How to write a CSV file with NumPy

CSV export lets a NumPy array leave a Python-only workflow and move into spreadsheet tools, text-based review, or another program that expects delimited rows. It works best when the data is already a rectangular numeric array and the receiving tool only needs values, column names, and a predictable delimiter.

The np.savetxt() function writes one-dimensional or two-dimensional arrays to a text file. For a CSV-style export, set the delimiter to a comma, choose a fmt string that matches the precision the receiver should see, and decide whether the header should be a normal first row or a commented line.

Use CSV for interchange and NPY or NPZ when another NumPy process must keep dtype and shape metadata. For mixed rows with text fields that can contain commas, quotes, or line breaks, use a CSV-aware writer such as Python's csv module instead of relying on np.savetxt() text formatting.

Steps to write a CSV file with NumPy:

  1. Create a script that writes a numeric array to a CSV file.
    csv-write.py
    import numpy as np
    from pathlib import Path
     
    path = Path("sensor-readings.csv")
    readings = np.array(
        [[18.25, 42.0, 0.98], [18.50, 41.5, 0.99], [18.75, 41.0, 1.01]],
        dtype=np.float64,
    )
     
    np.savetxt(
        path,
        readings,
        delimiter=",",
        header="temperature,humidity,calibration",
        comments="",
        fmt="%.2f",
    )
     
    print(path.read_text().strip())
     
    loaded = np.loadtxt(path, delimiter=",", skiprows=1)
    print("shape:", loaded.shape)
    print("dtype:", loaded.dtype)
    print("values match rounded export:", np.allclose(loaded, np.round(readings, 2)))
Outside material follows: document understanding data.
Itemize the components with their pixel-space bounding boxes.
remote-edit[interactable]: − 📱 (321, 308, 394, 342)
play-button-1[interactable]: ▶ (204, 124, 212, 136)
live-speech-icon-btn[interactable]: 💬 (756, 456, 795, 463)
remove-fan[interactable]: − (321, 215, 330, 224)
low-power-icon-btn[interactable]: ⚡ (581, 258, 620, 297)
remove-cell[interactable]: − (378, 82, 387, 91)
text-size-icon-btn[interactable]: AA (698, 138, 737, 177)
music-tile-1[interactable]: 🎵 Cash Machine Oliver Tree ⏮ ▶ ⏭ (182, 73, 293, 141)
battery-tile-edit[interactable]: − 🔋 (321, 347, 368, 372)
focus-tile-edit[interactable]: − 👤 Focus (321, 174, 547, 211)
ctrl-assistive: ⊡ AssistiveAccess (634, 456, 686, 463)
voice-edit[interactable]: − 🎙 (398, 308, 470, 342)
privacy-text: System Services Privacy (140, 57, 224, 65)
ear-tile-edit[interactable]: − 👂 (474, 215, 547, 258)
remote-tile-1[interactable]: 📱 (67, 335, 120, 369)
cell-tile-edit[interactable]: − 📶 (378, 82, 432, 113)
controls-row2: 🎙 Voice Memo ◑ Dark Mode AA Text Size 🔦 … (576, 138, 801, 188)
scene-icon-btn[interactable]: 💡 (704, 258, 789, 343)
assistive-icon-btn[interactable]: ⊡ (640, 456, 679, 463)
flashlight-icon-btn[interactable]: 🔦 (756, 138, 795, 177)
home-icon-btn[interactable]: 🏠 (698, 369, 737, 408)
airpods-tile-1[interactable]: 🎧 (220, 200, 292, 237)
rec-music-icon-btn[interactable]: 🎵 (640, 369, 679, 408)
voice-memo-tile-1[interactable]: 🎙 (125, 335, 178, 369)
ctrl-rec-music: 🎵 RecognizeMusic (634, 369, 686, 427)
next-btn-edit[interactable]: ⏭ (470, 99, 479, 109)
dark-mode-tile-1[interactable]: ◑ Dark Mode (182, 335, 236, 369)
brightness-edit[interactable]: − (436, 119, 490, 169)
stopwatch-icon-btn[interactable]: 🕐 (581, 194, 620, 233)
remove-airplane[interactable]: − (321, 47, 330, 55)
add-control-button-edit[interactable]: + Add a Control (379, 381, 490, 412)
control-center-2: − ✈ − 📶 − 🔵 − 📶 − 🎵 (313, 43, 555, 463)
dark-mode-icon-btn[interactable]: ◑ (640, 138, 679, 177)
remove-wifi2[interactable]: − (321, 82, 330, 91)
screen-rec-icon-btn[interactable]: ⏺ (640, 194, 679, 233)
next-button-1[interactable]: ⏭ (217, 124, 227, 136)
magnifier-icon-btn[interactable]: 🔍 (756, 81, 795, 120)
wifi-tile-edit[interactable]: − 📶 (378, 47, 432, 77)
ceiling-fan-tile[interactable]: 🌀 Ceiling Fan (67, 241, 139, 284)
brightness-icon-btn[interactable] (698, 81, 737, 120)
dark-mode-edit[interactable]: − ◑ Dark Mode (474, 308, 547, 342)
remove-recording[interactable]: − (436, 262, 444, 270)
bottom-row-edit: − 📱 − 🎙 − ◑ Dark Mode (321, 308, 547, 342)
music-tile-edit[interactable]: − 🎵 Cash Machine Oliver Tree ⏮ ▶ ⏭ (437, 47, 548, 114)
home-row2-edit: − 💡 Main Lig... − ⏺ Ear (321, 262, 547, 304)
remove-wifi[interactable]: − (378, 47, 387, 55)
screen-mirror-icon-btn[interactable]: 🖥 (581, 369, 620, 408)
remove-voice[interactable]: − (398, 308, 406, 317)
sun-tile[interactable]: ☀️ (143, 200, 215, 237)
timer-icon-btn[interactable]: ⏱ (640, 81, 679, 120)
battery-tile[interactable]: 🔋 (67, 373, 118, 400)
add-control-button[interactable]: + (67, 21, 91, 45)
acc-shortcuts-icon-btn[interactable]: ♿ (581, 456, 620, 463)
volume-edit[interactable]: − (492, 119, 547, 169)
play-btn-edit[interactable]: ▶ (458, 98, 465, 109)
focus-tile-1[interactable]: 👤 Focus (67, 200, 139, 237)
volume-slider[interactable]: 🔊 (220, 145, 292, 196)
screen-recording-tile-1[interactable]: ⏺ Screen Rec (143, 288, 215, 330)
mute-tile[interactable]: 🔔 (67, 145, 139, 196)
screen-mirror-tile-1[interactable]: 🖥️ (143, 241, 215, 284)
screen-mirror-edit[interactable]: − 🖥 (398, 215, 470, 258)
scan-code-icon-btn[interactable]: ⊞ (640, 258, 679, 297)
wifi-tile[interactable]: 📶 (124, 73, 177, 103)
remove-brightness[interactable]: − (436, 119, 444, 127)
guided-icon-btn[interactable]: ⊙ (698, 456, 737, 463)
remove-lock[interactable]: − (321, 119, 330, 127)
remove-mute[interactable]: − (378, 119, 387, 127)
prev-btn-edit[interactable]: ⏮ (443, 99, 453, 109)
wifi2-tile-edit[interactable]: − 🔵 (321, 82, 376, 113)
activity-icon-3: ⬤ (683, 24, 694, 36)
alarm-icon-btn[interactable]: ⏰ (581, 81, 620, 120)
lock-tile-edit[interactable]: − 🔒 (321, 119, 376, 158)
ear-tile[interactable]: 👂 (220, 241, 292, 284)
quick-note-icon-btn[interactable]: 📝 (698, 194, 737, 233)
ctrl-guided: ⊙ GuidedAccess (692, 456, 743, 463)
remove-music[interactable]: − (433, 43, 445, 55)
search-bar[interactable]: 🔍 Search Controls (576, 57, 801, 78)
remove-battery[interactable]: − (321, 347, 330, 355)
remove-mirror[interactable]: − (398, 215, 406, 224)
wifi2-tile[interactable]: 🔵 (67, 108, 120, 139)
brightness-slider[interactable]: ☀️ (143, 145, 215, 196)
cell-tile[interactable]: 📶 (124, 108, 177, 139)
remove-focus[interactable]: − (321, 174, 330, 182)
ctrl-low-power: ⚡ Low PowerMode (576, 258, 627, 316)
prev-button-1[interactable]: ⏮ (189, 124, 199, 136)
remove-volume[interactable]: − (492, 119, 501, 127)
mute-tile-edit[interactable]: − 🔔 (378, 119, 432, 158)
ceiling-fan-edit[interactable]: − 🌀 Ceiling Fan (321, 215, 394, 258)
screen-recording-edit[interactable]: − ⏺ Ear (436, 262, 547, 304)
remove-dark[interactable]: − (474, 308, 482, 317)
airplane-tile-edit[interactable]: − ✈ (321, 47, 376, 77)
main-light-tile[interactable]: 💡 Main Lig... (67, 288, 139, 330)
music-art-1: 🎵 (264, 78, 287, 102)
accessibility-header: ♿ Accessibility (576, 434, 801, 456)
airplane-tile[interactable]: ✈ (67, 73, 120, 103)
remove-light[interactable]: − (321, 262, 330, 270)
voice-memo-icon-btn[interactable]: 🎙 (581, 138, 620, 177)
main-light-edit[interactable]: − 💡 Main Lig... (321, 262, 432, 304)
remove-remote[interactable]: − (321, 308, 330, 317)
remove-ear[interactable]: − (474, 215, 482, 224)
    comments=“” writes the header without the default # prefix. The fmt setting controls the text stored in the CSV file, so choose it before sharing the export.

  2. Run the script and verify the exported text and reload check.
    $ python3 csv-write.py
    temperature,humidity,calibration
    18.25,42.00,0.98
    18.50,41.50,0.99
    18.75,41.00,1.01
    shape: (3, 3)
    dtype: float64
    values match rounded export: True

    The shape check confirms that np.loadtxt() read three rows and three columns after skipping the header row.

  3. Remove the sample CSV file and script after testing.
    $ rm sensor-readings.csv csv-write.py

    Keep the CSV file instead when it is the export another tool or person should receive.